Peter looked up at the knock, a smile of greeting on his face. Anyone up here would have sufficient clearance to be up here, or not reading as a friendly. So he didn’t have a lot of qualms about pulling out another chair to offer it to the newcomer.
The slightly stiff movements generated the impulse to offer the other man a place to rest. “You aren’t intruding, taking a bit of a break anyways. Already had the mental vomit of information all over the place,” he replied. “I’m Peter Parker, and the answer to your question is yes.”

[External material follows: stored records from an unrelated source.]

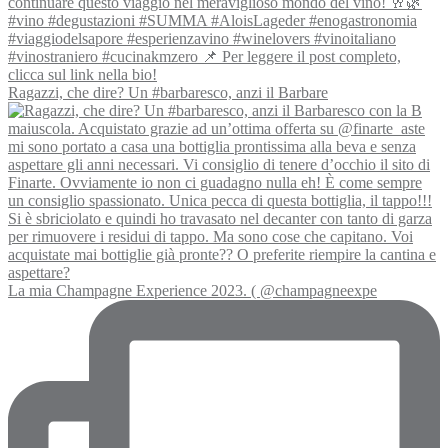
Ragazzi, che dire? Un #barbaresco, anzi il Barbare
La mia Champagne Experience 2023. ( @champagneexpe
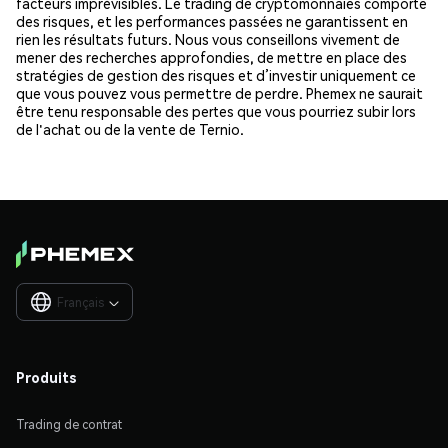
facteurs imprévisibles. Le trading de cryptomonnaies comporte
des risques, et les performances passées ne garantissent en
rien les résultats futurs. Nous vous conseillons vivement de
mener des recherches approfondies, de mettre en place des
stratégies de gestion des risques et d’investir uniquement ce
que vous pouvez vous permettre de perdre. Phemex ne saurait
être tenu responsable des pertes que vous pourriez subir lors
de l'achat ou de la vente de Ternio.
Français

Produits
Trading de contrat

Plenty of reasons for him to keep his secret identy, well, a secret. Staying in the habit of crafting careful half truths and outright lies is what will keep his Aunt safe. With more super powered villians showing up, he had to be careful about making sure the fight never came to Aunt May’s doorstep. “Some of my work has applications for the Avengers. Some of it for wider market.”
His gaze flicked back to the monitors a slightly pensive look forming on his face. “I just got back from sort of a leave of absence. I wanted to show Tony . . well show him that I haven’t been idle, I guess.”